A unique, Western University-led project to discover and decode tornadoes in remote Northern Ontario has spun into a nationwide mission to identify every Canadian tornado in 2019.
The Northern Tornadoes Project identified nine tornadoes in 2017, which had previously gone undetected and provided enhanced information for nine others. In 2018, the research team’s aim expanded to finding every tornado in Ontario and improve analysis from coast to coast. The result: 12 previously undetected tornadoes while improving data for another 10.
“The goal for 2019 is to capture every tornado nationally with the intent of finding, assessing, storing data and learning from each significant event,” says Western Engineering professor and Acting Dean Gregory Kopp. “It’s a big goal and it’s a big country but we’re confident we can meet our target.”
The Northern Tornadoes Project is the most comprehensive analysis of these natural disasters ever undertaken in Canada.
Data collection and analysis takes place with the latest radar and satellite technology and extremely high-resolution aerial surveys with a level of detail that can identify individual trees uprooted and their direction of fall, as well as where grasslands have been scarred.

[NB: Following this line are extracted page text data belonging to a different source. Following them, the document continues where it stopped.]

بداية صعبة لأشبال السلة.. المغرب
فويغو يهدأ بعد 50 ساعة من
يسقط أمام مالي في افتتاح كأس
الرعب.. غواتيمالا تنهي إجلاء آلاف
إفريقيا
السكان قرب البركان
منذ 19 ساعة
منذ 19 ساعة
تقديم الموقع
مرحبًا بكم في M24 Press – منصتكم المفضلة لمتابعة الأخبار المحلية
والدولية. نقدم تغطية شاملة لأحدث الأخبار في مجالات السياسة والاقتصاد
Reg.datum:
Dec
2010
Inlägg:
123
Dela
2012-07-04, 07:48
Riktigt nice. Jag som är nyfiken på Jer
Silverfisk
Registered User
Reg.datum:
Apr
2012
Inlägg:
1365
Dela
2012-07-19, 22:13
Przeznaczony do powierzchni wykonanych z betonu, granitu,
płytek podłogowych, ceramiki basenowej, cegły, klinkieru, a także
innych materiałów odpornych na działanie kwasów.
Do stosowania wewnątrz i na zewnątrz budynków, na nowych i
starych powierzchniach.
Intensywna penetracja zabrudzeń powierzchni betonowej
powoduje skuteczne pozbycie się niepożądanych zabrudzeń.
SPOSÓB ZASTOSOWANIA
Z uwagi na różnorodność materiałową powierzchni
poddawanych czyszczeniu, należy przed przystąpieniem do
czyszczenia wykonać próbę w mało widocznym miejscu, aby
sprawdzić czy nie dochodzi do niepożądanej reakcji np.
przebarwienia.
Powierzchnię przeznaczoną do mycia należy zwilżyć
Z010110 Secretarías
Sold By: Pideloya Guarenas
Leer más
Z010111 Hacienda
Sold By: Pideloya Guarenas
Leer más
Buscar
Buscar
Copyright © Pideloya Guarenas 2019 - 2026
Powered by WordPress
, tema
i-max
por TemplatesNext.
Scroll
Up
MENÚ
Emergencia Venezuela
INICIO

The Western Engineering-led team uses satellite, surveillance planes, drones and on-the-ground observation to capture the events and their extent.
“This level of analysis combined with an improved database can help us understand severe and extreme weather, improve early detection, mitigate against damage to people and property, and model future implications for climate change,” says Kopp, who serves as lead researcher for the Northern Tornadoes Project.
The research is a collaboration between Western Engineering and the Meteorological Research Division of Environment and Climate Change Canada (ECCC).
Results of the first two years of the Northern Tornadoes Project are described in a newly published conference paper, with Kopp and ECCC scientist David Sills as primary authors.
Approximately 60 tornadoes are identified and verified in Canada each year. Statistical modelling by ECCC using tornado, lightning, and population data suggests the actual number is almost four times that number, closer to 230 per year.
Many of these tornadoes occur in areas where forest density and remote locale make traditional ground surveys impossible, or in grasslands where damage footprints are more difficult to detect. This project helps fill gaps in tornado climatology and helps improve understanding of tornado occurrence and risk.